Tuesday, March 4, 2008

Love and Death and the $4.99 Chicken Fried Steak.


Maybe not so heavy on the love and death part, to be honest. But in my quest to venture out and experience local casinos and their greasy spoon specialties, I went into the Chuck Wagon Restaurant at the Longhorn Casino. It's a tiny, tiny casino with a miniature 24-hour restaurant built right in. And, for the money, $5.38 cents or so, it wasn't bad. The house specialty is a 8-ounce $4.99 chicken fried steak with potatoes, eggs, and toast. As usual, the eggs were over easy, and the drink of choice was water. There was a 4-ounce steak available, but it was just $1 cheaper. I figured I could handle the full one...since I was hungry, and I was already a house.


The Longhorn is one of the few old-style "western" places left in Vegas. Back in the day, they were all like this, so I have to wonder how long this place will remain.


Not a bad meal, but I like my chicken fried steak with more breading and very crispy. I'm picky about these things, but I understand that would add cost and it's important to keep prices down in this shaky economy.


The place was filled with blue-hairs and locals who seemed to eye me suspiciously as I sat and ate while listening to The Savage Nation in my headphones.
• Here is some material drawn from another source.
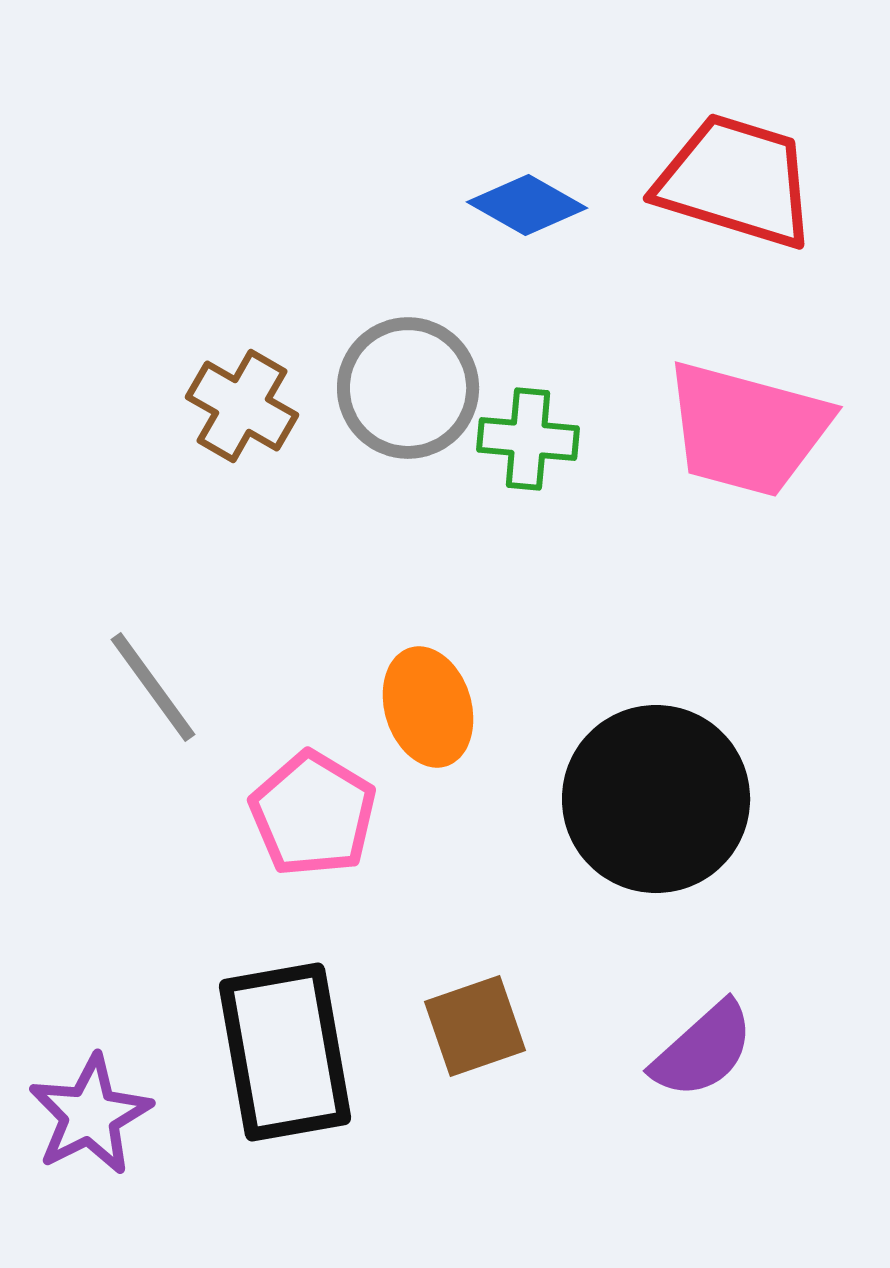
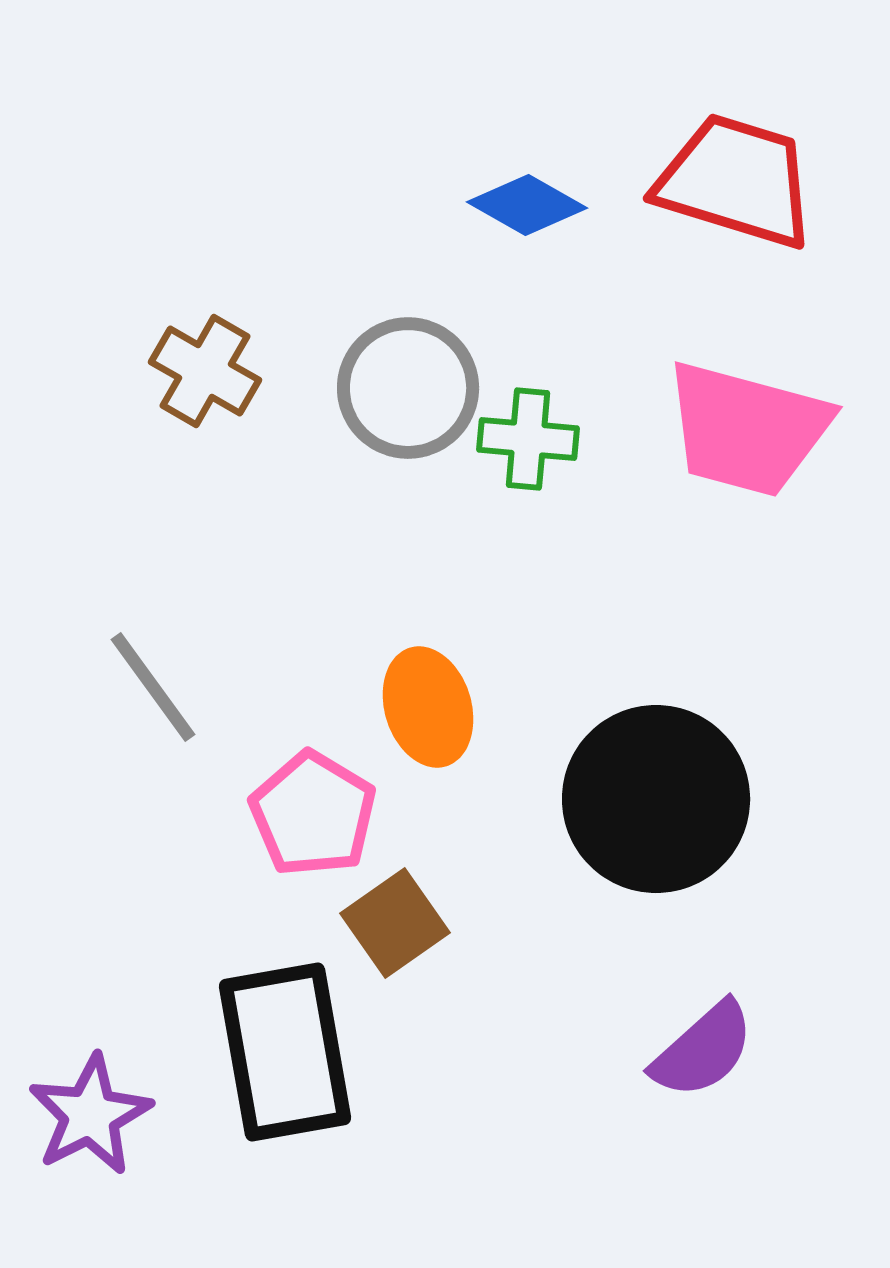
brown cross: moved 37 px left, 35 px up
brown square: moved 80 px left, 103 px up; rotated 16 degrees counterclockwise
It was crawling with security people for some reason, and I think somebody got spooked when I hastily took a picture of my meal and put my phone away. Maybe they think I'm a food critic. That would be a fantastic job. The Longhorn Casino is right across the street from the former Nevada Palace, by the way.


At Saver's, "The Thrift Department Store", there are many weird Darth Vader hats. It's weirder than that, because these look more like Rick Moranis' "Dark Helmet" hat from Spaceballs. Not quite visible in this (or any) shot is the Miss Piggy doll directly behind the hats.


There were many people around, but I took the chance of looking retarded and feeling like a fool by snapping a photo of myself in one of the $1.99 hats. I do this for the blog...and for the love of comedy.


Hooray for the $19.99 computer running Windows XP. Slowly. But it's got Total Recorder on it now and it's mostly being used to record Phil Hendrie so that I can listen later on my MP3 player. I know...I'm a weirdo.


Hard to see, but that's a guy living behind the trash can area of the Arby's on Boulder Highway. He used to camp out at the Car Title Loan place next door, but the cops came and made him move. He mostly sleeps all day and uses a walker to get around.


More stealthy photos taken at the bus stop in front of the Arby's on Boulder Highway across from Sam's Town. I couldn't help but notice a certain female with a trendy fashion accessory...an ankle monitor.


Taking pictures of these kinds of things is tricky, especially at a crowded bus stop full of drunks and felons. In the end I had to hold the phone at my side and snap the pictures randomly, hoping to catch a shot.


She wasn't bad looking, really. I like the thicker chicks and I have a certain history with "unstable" women. She did have a name tattooed in the area where the ankle monitor was, but I couldn't get close enough to read it.


The best evidence of what we're dealing with here. Las Vegas is full of people on house arrest. We wouldn't have it any other way.